■ Description of the task:
Your task is to return all of the records exactly, minus any images.

——

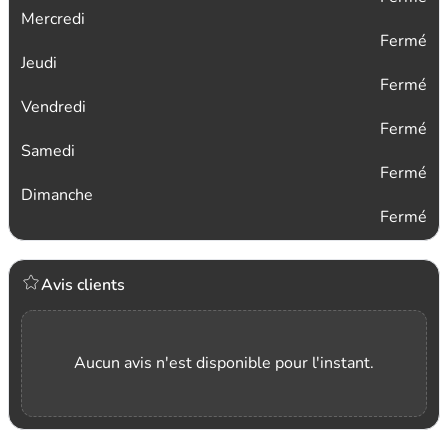
Mercredi
Fermé
Jeudi
Fermé
Vendredi
Fermé
Samedi
Fermé
Dimanche
Fermé
Avis clients
Aucun avis n'est disponible pour l'instant.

——

■ Solved problem:
Mercredi
Fermé
Jeudi
Fermé
Vendredi
Fermé
Samedi
Fermé
Dimanche
Fermé
Avis clients
Aucun avis n'est disponible pour l'instant.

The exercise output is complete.